(What the task asks): Exclude all pictures, then write out exactly the lines below from the first one through the line with "Beim 14 Zoll".

(Material for this task begins)

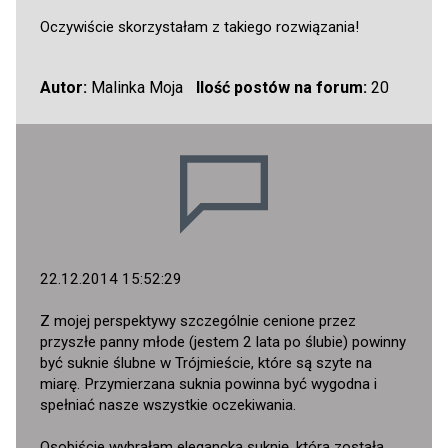
Oczywiście skorzystałam z takiego rozwiązania!
Autor:
Malinka Moja
Ilość postów na forum:
20
22.12.2014 15:52:29
Z mojej perspektywy szczególnie cenione przez
przyszłe panny młode (jestem 2 lata po ślubie) powinny
być suknie ślubne w Trójmieście, które są szyte na
miarę. Przymierzana suknia powinna być wygodna i
spełniać nasze wszystkie oczekiwania.
Osobiście wybrałam elegancką suknię, która została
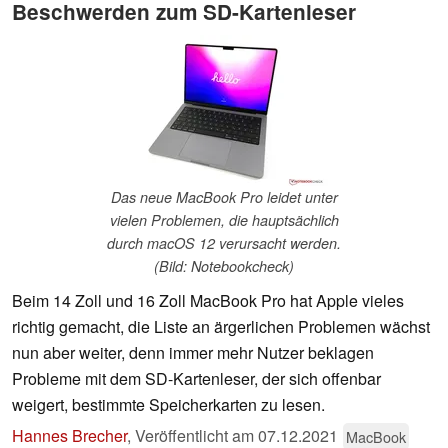
Beschwerden zum SD-Kartenleser
Das neue MacBook Pro leidet unter
vielen Problemen, die hauptsächlich
durch macOS 12 verursacht werden.
(Bild: Notebookcheck)
Beim 14 Zoll und 16 Zoll MacBook Pro hat Apple vieles
richtig gemacht, die Liste an ärgerlichen Problemen wächst
nun aber weiter, denn immer mehr Nutzer beklagen
Probleme mit dem SD-Kartenleser, der sich offenbar
weigert, bestimmte Speicherkarten zu lesen.
Hannes Brecher
,
Veröffentlicht am
07.12.2021
MacBook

(Material for this task ends)

(Solution for this exercise):
Oczywiście skorzystałam z takiego rozwiązania!
Autor:
Malinka Moja
Ilość postów na forum:
20
22.12.2014 15:52:29
Z mojej perspektywy szczególnie cenione przez
przyszłe panny młode (jestem 2 lata po ślubie) powinny
być suknie ślubne w Trójmieście, które są szyte na
miarę. Przymierzana suknia powinna być wygodna i
spełniać nasze wszystkie oczekiwania.
Osobiście wybrałam elegancką suknię, która została
Beschwerden zum SD-Kartenleser
Das neue MacBook Pro leidet unter
vielen Problemen, die hauptsächlich
durch macOS 12 verursacht werden.
(Bild: Notebookcheck)
Beim 14 Zoll und 16 Zoll MacBook Pro hat Apple vieles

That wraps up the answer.